LUI:  Peut-être.  Mais on sera déjà loin.

ELLE:  Nous allons survivre.

LUI:  Oui, nous allons survivre.

ELLE:  Nous allons survivre à cette épreuve, parce que nous sommes ensemble.

LUI:  Et, puisque l'inconfort est partout . . .

ELLE:  Qu'il n'y a nulle part où être confortable . . .

LUI:  Et qu'il faut pourtant se mettre quelque part . . .

ELLE:  Nous serons divinement hospitaliers l'un pour l'autre.

LUI:  Mon accoutumance à toi est totale et éternelle.

ELLE:  Ma passion pour toi est forcenée.

LUI:  Ta beauté est une insolation qui égare les sens.

ELLE:  Tu es un miracle de style.

LUI:  Je n'aime que toi.

ELLE:  Je n'aime que toi.

Sirènes de police.

LUI:  Shit! Quéssé ça?

ELLE:  Qu'est-ce qui se passe?


SCÈNE 2
Le départ de Papa

Ils sont tous les quatre dans un très grand lit.

ELLE:  Au revoir, papa.

PÈRE:  Au revoir ma princesse.  Mais où est passé ton frère, ce chenapan?

ELLE:  Il dort.

PÈRE:  Encore?  Mais il n'arrête pas de dormir!

ELLE:  C'est parce qu'il déploie beaucoup d'énergie quand il ne dort pas.

PÈRE (riant):  Toujours à le défendre, hein?  Ma belle pitchounette!  Viens me voir un peu. Et...hop! (Elle lui saute dans les bras) Mais dis donc, t'as encore grandi, toi!

ELLE (réclamant comme une enfant):  Dis que je suis de la mauvaise herbe!

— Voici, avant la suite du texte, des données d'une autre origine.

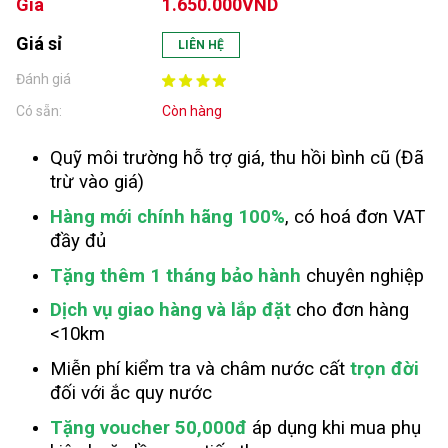
Giá
1.650.000VND
Giá sỉ
LIÊN HỆ
Đánh giá
Có sẵn:
Còn hàng
Quỹ môi trường hỗ trợ giá, thu hồi bình cũ (Đã
trừ vào giá)
Hàng mới chính hãng 100%
, có hoá đơn VAT
đầy đủ
Tặng thêm 1 tháng bảo hành
chuyên nghiệp
Dịch vụ giao hàng và lắp đặt
cho đơn hàng
<10km
Miễn phí kiểm tra và châm nước cất
trọn đời
đối với ắc quy nước
Tặng voucher 50,000đ
áp dụng khi mua phụ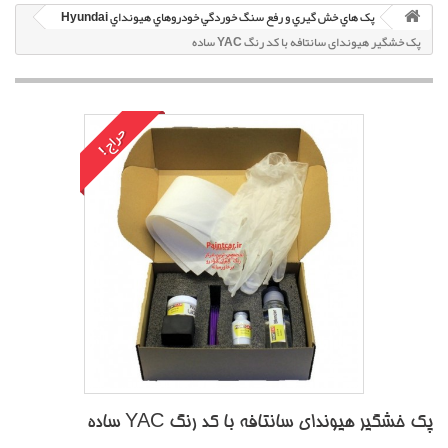
پک هاي خش گيري و رفع سنگ خوردگي خودروهاي هيونداي Hyundai
پک خشگير هیوندای سانتافه با کد رنگ YAC ساده
حراج!
پک خشگير هیوندای سانتافه با کد رنگ YAC ساده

PÈRE (trafiquant sa voix):  Tu es de la mauvaise herbe!

ELLE (éclatant de rire, ravie):  Papa . . .

PÈRE:  Oui mon trésor.

ELLE:  Je veux pas que tu partes.

PÈRE:  Moi non plus.  Mais c'est mon travail, tu comprends?

ELLE:  J'ai toujours peur, quand tu pars.

PÈRE:  De quoi as-tu peur, ma puce?

ELLE:  J'ai peur que tu te fasses prendre en otage, ou que tu exploses sur une mine artisanale.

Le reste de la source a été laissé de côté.